Is there a difference in collision speed between one 32-bit hash and two 16-bit hashes?

I am working on a system in which hash problems will be a problem. Essentially, there is a system that references elements in a hash table + tree structure. However, the system in question first compiles text files containing paths in the structure into a binary file containing hashed values. This is done for performance reasons. However, due to these collisions, it is very bad, because the structure cannot store 2 elements with the same hash function value; the part requesting the item will not have enough information to find out which one is needed.

My initial thought is that 2 hashes, using two different algorithms or the same algorithm twice, with 2 salts will be more resistant to collision. Two elements having the same hash for different hashing algorithms would be very unlikely.

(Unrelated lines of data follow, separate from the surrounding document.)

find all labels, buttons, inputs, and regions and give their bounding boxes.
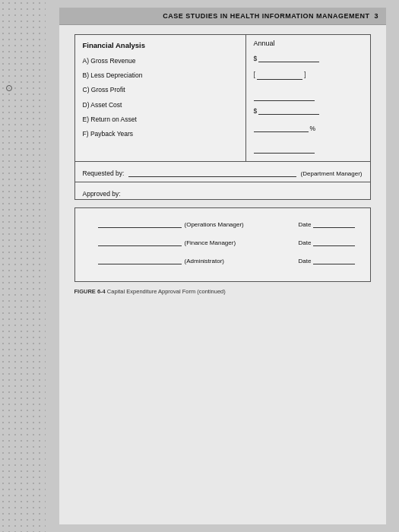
annual-label: Annual bbox=[254, 40, 363, 47]
dollar-icon-d: $ bbox=[254, 107, 258, 115]
figure-prefix: FIGURE 6-4 bbox=[74, 288, 106, 295]
sig-row-finance: (Finance Manager) Date bbox=[98, 236, 355, 246]
item-gross-revenue: A) Gross Revenue bbox=[83, 57, 238, 65]
sig-left-operations: (Operations Manager) bbox=[98, 217, 244, 228]
requested-section: Requested by: (Department Manager) bbox=[75, 161, 370, 182]
date-label-admin: Date bbox=[299, 258, 312, 264]
signatures-box: (Operations Manager) Date (Finance Manag… bbox=[74, 207, 371, 282]
input-gross-revenue: $ bbox=[254, 52, 363, 62]
section-title: Financial Analysis bbox=[83, 41, 238, 49]
dept-manager-label: (Department Manager) bbox=[301, 170, 363, 177]
sig-line-finance bbox=[98, 236, 182, 246]
approved-section: Approved by: bbox=[75, 182, 370, 199]
requested-label: Requested by: bbox=[83, 169, 125, 177]
date-line-admin bbox=[313, 254, 355, 264]
date-label-operations: Date bbox=[299, 221, 312, 228]
sig-left-admin: (Administrator) bbox=[98, 254, 224, 264]
return-on-asset-input[interactable] bbox=[254, 122, 309, 132]
left-bullet bbox=[6, 85, 12, 91]
sig-row-operations: (Operations Manager) Date bbox=[98, 217, 355, 228]
gross-profit-input[interactable] bbox=[254, 90, 315, 101]
input-asset-cost: $ bbox=[254, 104, 363, 115]
input-less-depreciation: [ ] bbox=[254, 69, 363, 80]
dot-grid-decoration bbox=[0, 0, 46, 532]
percent-icon: % bbox=[310, 125, 316, 132]
sig-right-operations: Date bbox=[299, 217, 355, 228]
page-background: CASE STUDIES IN HEALTH INFORMATION MANAG… bbox=[0, 0, 399, 532]
sig-right-admin: Date bbox=[299, 254, 355, 264]
payback-years-input[interactable] bbox=[254, 143, 315, 154]
item-asset-cost: D) Asset Cost bbox=[83, 101, 238, 109]
input-return-on-asset: % bbox=[254, 122, 363, 132]
dollar-icon-a: $ bbox=[254, 55, 258, 62]
date-label-finance: Date bbox=[299, 239, 312, 246]
item-gross-profit: C) Gross Profit bbox=[83, 86, 238, 93]
sig-role-finance: (Finance Manager) bbox=[185, 239, 236, 246]
financial-analysis-box: Financial Analysis A) Gross Revenue B) L… bbox=[74, 34, 371, 200]
page-header: CASE STUDIES IN HEALTH INFORMATION MANAG… bbox=[59, 8, 386, 25]
gross-revenue-input[interactable] bbox=[258, 52, 319, 62]
item-payback-years: F) Payback Years bbox=[83, 130, 238, 138]
sig-line-operations bbox=[98, 217, 182, 228]
sig-left-finance: (Finance Manager) bbox=[98, 236, 236, 246]
sig-role-operations: (Operations Manager) bbox=[185, 221, 244, 228]
approved-label: Approved by: bbox=[83, 190, 121, 198]
item-return-on-asset: E) Return on Asset bbox=[83, 116, 238, 123]
sig-row-admin: (Administrator) Date bbox=[98, 254, 355, 264]
close-bracket-icon: ] bbox=[304, 71, 306, 78]
figure-caption: FIGURE 6-4 Capital Expenditure Approval … bbox=[74, 288, 371, 295]
date-line-operations bbox=[313, 217, 355, 228]
open-bracket-icon: [ bbox=[254, 71, 256, 78]
sig-role-admin: (Administrator) bbox=[185, 258, 224, 264]
requested-row: Requested by: (Department Manager) bbox=[83, 166, 363, 177]
item-less-depreciation: B) Less Depreciation bbox=[83, 71, 238, 79]
header-title: CASE STUDIES IN HEALTH INFORMATION MANAG… bbox=[163, 12, 369, 20]
asset-cost-input[interactable] bbox=[258, 104, 319, 115]
right-column: Annual $ [ ] bbox=[246, 35, 370, 161]
form-container: Financial Analysis A) Gross Revenue B) L… bbox=[59, 25, 386, 304]
date-line-finance bbox=[313, 236, 355, 246]
page-number: 3 bbox=[374, 12, 378, 20]
sig-line-admin bbox=[98, 254, 182, 264]
figure-text: Capital Expenditure Approval Form (conti… bbox=[107, 288, 226, 295]
input-gross-profit bbox=[254, 87, 363, 97]
less-depreciation-input[interactable] bbox=[257, 69, 302, 80]
sig-right-finance: Date bbox=[299, 236, 355, 246]
left-column: Financial Analysis A) Gross Revenue B) L… bbox=[75, 35, 246, 161]
financial-box-inner: Financial Analysis A) Gross Revenue B) L… bbox=[75, 35, 370, 161]
requested-line bbox=[128, 166, 296, 177]
input-payback-years bbox=[254, 139, 363, 150]
page-content: CASE STUDIES IN HEALTH INFORMATION MANAG… bbox=[59, 8, 386, 524]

I was hoping to keep the 32-bit hash value for space reasons, so I decided to switch to using two 16-bit algorithms instead of one 32-bit algorithm. But that would not increase the range of possible values ​​of the hash function ...

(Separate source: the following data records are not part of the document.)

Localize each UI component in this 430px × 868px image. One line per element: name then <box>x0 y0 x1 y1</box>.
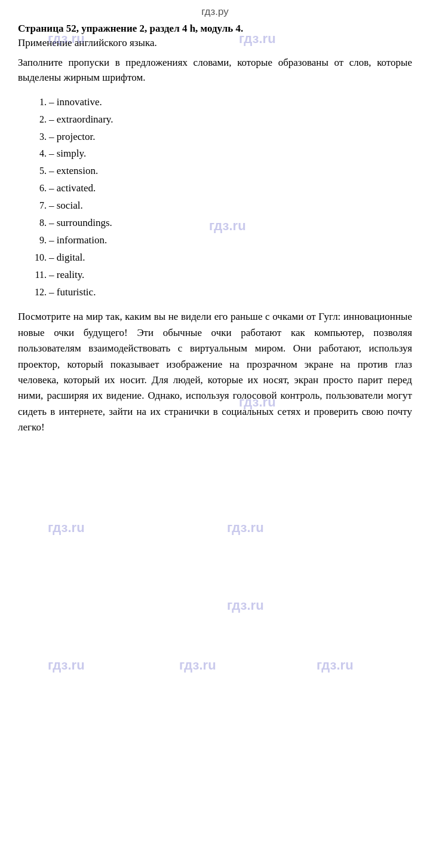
item-text: – social. <box>49 197 83 215</box>
item-number: 7. <box>30 197 47 213</box>
list-item: 5.– extension. <box>30 163 412 180</box>
item-text: – information. <box>49 232 107 249</box>
list-item: 7.– social. <box>30 197 412 215</box>
item-text: – futuristic. <box>49 284 96 301</box>
item-number: 3. <box>30 129 47 145</box>
list-item: 4.– simply. <box>30 145 412 163</box>
list-item: 12.– futuristic. <box>30 284 412 301</box>
item-text: – reality. <box>49 267 84 284</box>
item-text: – activated. <box>49 180 96 197</box>
item-number: 4. <box>30 145 47 161</box>
list-item: 3.– projector. <box>30 129 412 146</box>
item-number: 11. <box>30 267 47 283</box>
item-text: – simply. <box>49 145 86 163</box>
item-number: 8. <box>30 215 47 231</box>
main-description: Заполните пропуски в предложениях словам… <box>18 55 412 85</box>
item-number: 9. <box>30 232 47 248</box>
item-number: 1. <box>30 94 47 110</box>
list-item: 6.– activated. <box>30 180 412 197</box>
items-list: 1.– innovative.2.– extraordinary.3.– pro… <box>30 94 412 301</box>
bottom-paragraph: Посмотрите на мир так, каким вы не видел… <box>18 309 412 435</box>
item-text: – digital. <box>49 249 85 267</box>
item-number: 12. <box>30 284 47 300</box>
watermark-5: гдз.ru <box>48 520 85 536</box>
item-number: 2. <box>30 111 47 127</box>
watermark-6: гдз.ru <box>227 520 264 536</box>
item-number: 6. <box>30 180 47 196</box>
list-item: 10.– digital. <box>30 249 412 267</box>
item-number: 10. <box>30 249 47 265</box>
watermark-7: гдз.ru <box>227 598 264 613</box>
item-text: – innovative. <box>49 94 102 111</box>
list-item: 8.– surroundings. <box>30 215 412 232</box>
item-number: 5. <box>30 163 47 179</box>
subtitle: Применение английского языка. <box>18 37 412 49</box>
site-header: гдз.ру <box>18 6 412 18</box>
list-item: 1.– innovative. <box>30 94 412 111</box>
watermark-9: гдз.ru <box>179 658 216 673</box>
list-item: 11.– reality. <box>30 267 412 284</box>
list-item: 2.– extraordinary. <box>30 111 412 129</box>
item-text: – projector. <box>49 129 95 146</box>
item-text: – surroundings. <box>49 215 112 232</box>
item-text: – extraordinary. <box>49 111 113 129</box>
list-item: 9.– information. <box>30 232 412 249</box>
watermark-8: гдз.ru <box>48 658 85 673</box>
item-text: – extension. <box>49 163 98 180</box>
watermark-10: гдз.ru <box>317 658 354 673</box>
page-title: Страница 52, упражнение 2, раздел 4 h, м… <box>18 22 412 36</box>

I know that switching to two 32-bit hashes would be more resistant to collision, but I wonder if switching to 2 16-bit hashes can have at least some gain over one 32-bit hash? I am not the most mathematically inclined person, so I don’t even know how to start checking the answer, but to impose force on him ...

Some background in the system:

Elements are given to the names of people, they are not random strings and usually consist of words, letters and numbers without spaces. This is a nested hash structure, so if you have something like {a => {b => {c => 'blah'}}}, you get the value "blah", getting the value a / b / c compiled the request will have 3 hash values ​​in the immediate sequence, hash values ​​a, b, and then c.

The problem only occurs in a collision at a given level. The clash between the element at the upper level and lower level is good. You can have {a => {a => {...}}}, almost guaranteeing collisions that are at different levels (no problem).

In practice, any given level is likely to have less than 100 values ​​for the hash, and none of them will duplicate at the same level.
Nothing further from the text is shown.